Activity -> Retype the data below verbatim; pictures do not belong in the copy.

--

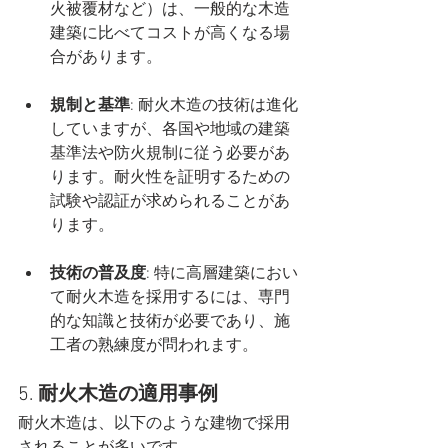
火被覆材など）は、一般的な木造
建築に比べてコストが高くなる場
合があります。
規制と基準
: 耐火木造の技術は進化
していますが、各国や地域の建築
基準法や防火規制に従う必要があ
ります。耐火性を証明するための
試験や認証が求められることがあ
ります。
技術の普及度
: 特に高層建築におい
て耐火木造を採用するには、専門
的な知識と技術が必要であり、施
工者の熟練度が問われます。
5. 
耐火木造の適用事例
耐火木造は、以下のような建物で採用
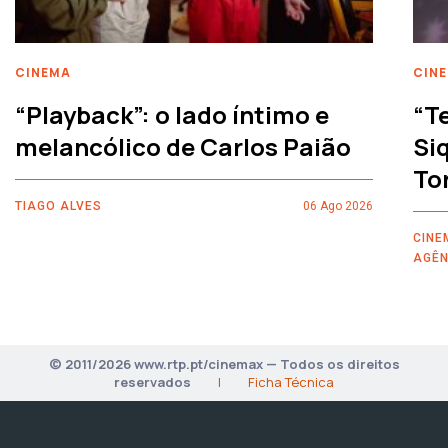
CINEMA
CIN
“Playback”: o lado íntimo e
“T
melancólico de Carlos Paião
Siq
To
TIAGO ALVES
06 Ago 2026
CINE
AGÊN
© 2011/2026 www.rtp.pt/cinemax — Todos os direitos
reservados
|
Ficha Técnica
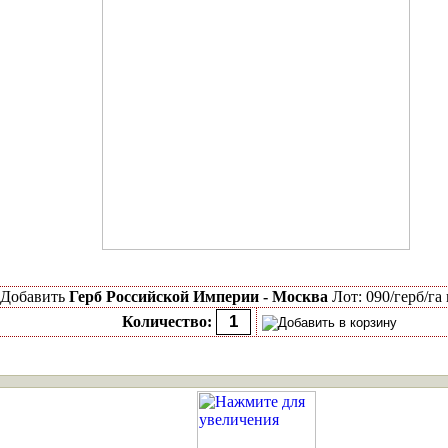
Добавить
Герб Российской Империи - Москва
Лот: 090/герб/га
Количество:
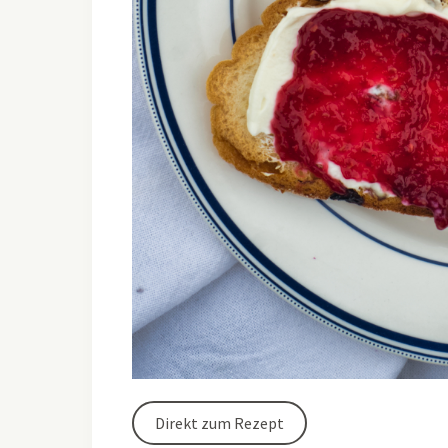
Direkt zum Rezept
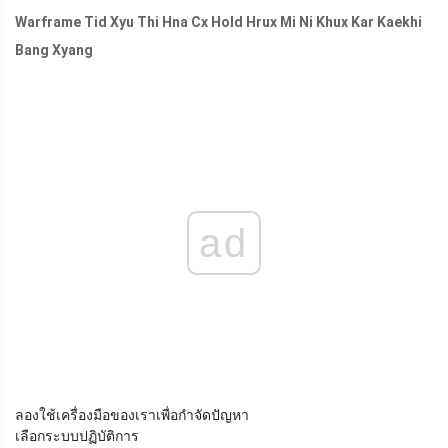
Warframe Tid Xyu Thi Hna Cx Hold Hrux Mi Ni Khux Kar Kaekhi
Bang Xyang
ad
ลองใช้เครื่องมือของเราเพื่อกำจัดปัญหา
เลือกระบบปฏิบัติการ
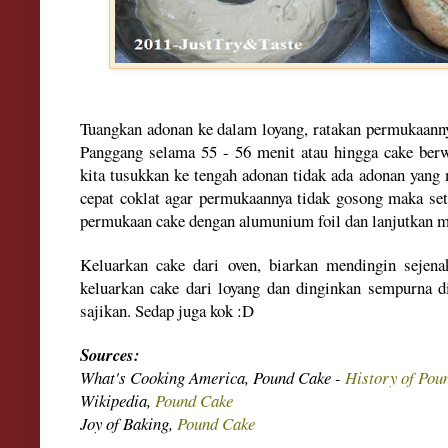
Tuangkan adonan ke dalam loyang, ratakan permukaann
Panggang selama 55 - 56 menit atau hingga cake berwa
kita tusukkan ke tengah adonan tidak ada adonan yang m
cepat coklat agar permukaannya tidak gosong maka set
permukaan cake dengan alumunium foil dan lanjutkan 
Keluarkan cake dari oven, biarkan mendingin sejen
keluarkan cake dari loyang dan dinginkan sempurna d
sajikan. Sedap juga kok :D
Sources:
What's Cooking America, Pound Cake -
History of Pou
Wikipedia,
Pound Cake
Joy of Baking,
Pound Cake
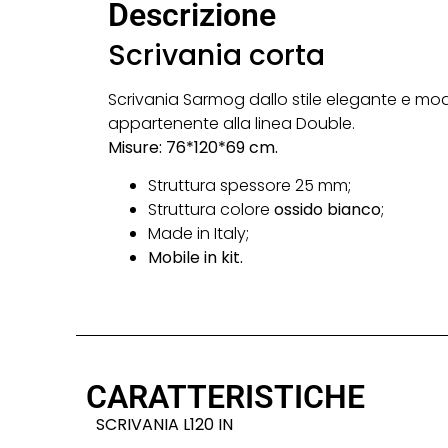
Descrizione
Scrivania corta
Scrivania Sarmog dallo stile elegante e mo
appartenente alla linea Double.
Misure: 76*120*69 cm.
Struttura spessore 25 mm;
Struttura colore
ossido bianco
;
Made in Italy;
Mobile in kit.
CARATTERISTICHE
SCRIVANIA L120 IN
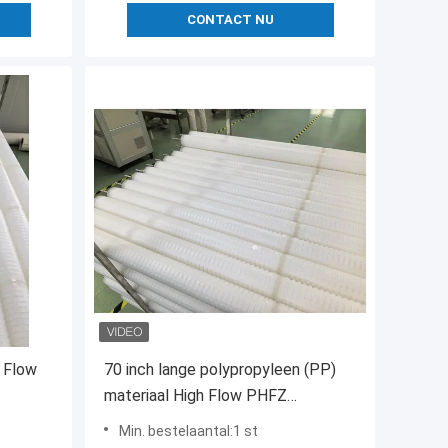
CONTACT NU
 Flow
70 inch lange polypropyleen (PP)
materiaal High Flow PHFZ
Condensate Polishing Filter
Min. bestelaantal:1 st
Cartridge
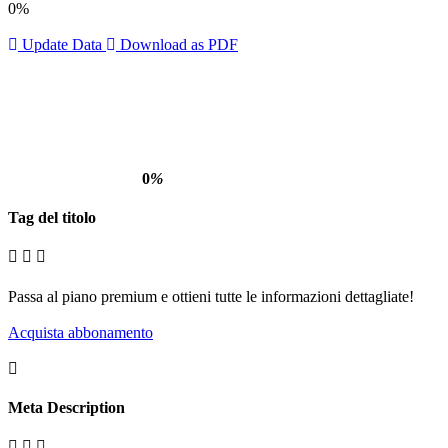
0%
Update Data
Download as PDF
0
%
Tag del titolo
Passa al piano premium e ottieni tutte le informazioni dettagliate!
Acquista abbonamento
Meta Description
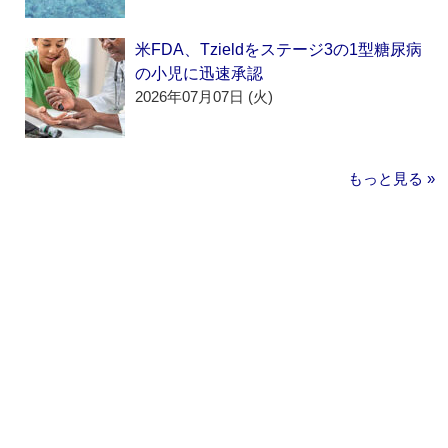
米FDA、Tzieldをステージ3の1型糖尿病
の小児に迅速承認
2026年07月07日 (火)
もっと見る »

--

Written answer ->
火被覆材など）は、一般的な木造
建築に比べてコストが高くなる場
合があります。
規制と基準
: 耐火木造の技術は進化
していますが、各国や地域の建築
基準法や防火規制に従う必要があ
ります。耐火性を証明するための
試験や認証が求められることがあ
ります。
技術の普及度
: 特に高層建築におい
て耐火木造を採用するには、専門
的な知識と技術が必要であり、施
工者の熟練度が問われます。
5. 
耐火木造の適用事例
耐火木造は、以下のような建物で採用
CINEMA
CIN
“Playback”: o lado íntimo e
“T
melancólico de Carlos Paião
Siq
To
TIAGO ALVES
06 Ago 2026
CINE
AGÊN
© 2011/2026 www.rtp.pt/cinemax — Todos os direitos
reservados
|
Ficha Técnica
Добавить
Герб Российской Империи - Москва
Лот: 090/герб/га
Количество:
Direkt zum Rezept
Warframe Tid Xyu Thi Hna Cx Hold Hrux Mi Ni Khux Kar Kaekhi
Bang Xyang
ad
ลองใช้เครื่องมือของเราเพื่อกำจัดปัญหา
เลือกระบบปฏิบัติการ
Tuangkan adonan ke dalam loyang, ratakan permukaann
Panggang selama 55 - 56 menit atau hingga cake berwa
kita tusukkan ke tengah adonan tidak ada adonan yang m
cepat coklat agar permukaannya tidak gosong maka set
permukaan cake dengan alumunium foil dan lanjutkan 
Keluarkan cake dari oven, biarkan mendingin sejen
keluarkan cake dari loyang dan dinginkan sempurna d
sajikan. Sedap juga kok :D
Sources:
What's Cooking America, Pound Cake -
History of Pou
Wikipedia,
Pound Cake
Joy of Baking,
Pound Cake
Descrizione
Scrivania corta
Scrivania Sarmog dallo stile elegante e mo
appartenente alla linea Double.
Misure: 76*120*69 cm.
Struttura spessore 25 mm;
Struttura colore
ossido bianco
;
Made in Italy;
Mobile in kit.
CARATTERISTICHE
SCRIVANIA L120 IN
CONTACT NU
 Flow
70 inch lange polypropyleen (PP)
materiaal High Flow PHFZ
Condensate Polishing Filter
Min. bestelaantal:1 st
Cartridge
0%
Update Data
Download as PDF
0
%
Tag del titolo
Passa al piano premium e ottieni tutte le informazioni dettagliate!
Acquista abbonamento
Meta Description
米FDA、Tzieldをステージ3の1型糖尿病
の小児に迅速承認
2026年07月07日 (火)
もっと見る »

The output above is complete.